Malam ini saya mau menulis tentang sesuatu yang keren terkait dengan Online Learning. Belajar online - apakah itu online courses atau online degrees tidak jadi masalah. Dulu sebelum pandemi, online courses masih jadi barang asing. Tapi memasuki pandemi semua orang belajar secara daring dalam satu bentuk atau lainnya. Sama halnya seperti homeschooling. Dulu praktik homeschooling dipandang sebelah mata, sekarang semua anak mengalami bagaimana belajar atau bersekolah di rumah.
Mungkin pas kalau saya merujuk dulu ke esai Rico yang ke tiga di AES ini, yang berjudul The Emergence of Online Learning. Apa yang saya ingin tuliskan di sini adalah dari amatan saya selepas proses Rico di KPB. Memilih untuk gap year, Rico mulai mencoba mengambil beberapa kursus online. Setelah beberapa waktu, dia berhasil menuntaskan satu, dua kursus. Sampai di satu periode dia sempat mengerjakan tiga kursus sekaligus. Yang saya amati kemudian, Rico punya satu daftar tentang judul-judul courses yang ingin dia ambil. Rico memilih ini berdasarkan apa yang diminatinya. Mengamati daftar yang dibuatnya, saya menemukan kesimpulan luar biasa bahwa tanpa disadari, Rico telah menyusun dan merancang kurikulum belajarnya sendiri. Ini dilakukannya atas dasar minat dan kebutuhan dia - untuk memperdalam apa yang menjadi minatnya. Keren banget ya.

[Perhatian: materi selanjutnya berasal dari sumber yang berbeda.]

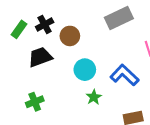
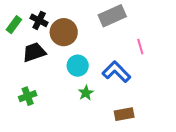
black cross: (45, 25) -> (39, 20), turned -36
brown circle: (70, 36) -> (64, 32), size x1.4

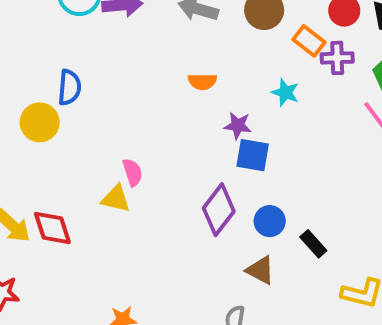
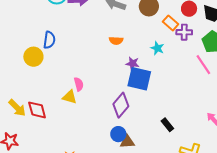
blue square: (253, 155) -> (139, 79), size x1.4
blue circle: (270, 221) -> (118, 134), moved
brown triangle: (260, 270) -> (127, 142), moved, turned -35

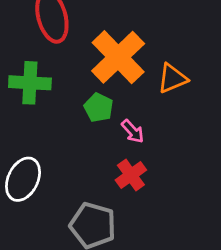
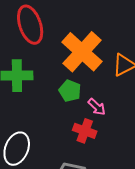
red cross: (131, 175) -> (85, 131), moved, turned -30

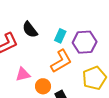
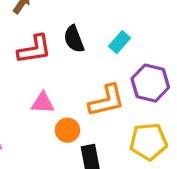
cyan rectangle: (60, 36) -> (120, 42), moved

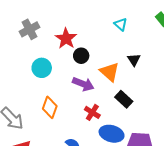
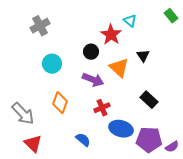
red star: (66, 38) -> (111, 35), moved
black rectangle: (124, 99) -> (149, 100), moved
red cross: (92, 112) -> (102, 108), turned 35

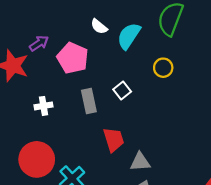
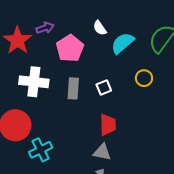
white cross: (43, 106) -> (34, 82), size x1.8
red trapezoid: (114, 140) -> (108, 125), moved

Perbandingannya begini. Kalau dulu kita kuliah - misalnya saya dulu kuliah di Unpar, begitu daftar, kita harus - mau tidak mau, suka tidak suka mengikuti seluruh mata kuliah (menu belajar) yang sudah disiapkan oleh tim pengajar di sana. Tanpa ada kecuali, semua mata kuliah yang jadi materi setiap semester harus kita tuntaskan - dan kita harus lulus dengan nilai memadai.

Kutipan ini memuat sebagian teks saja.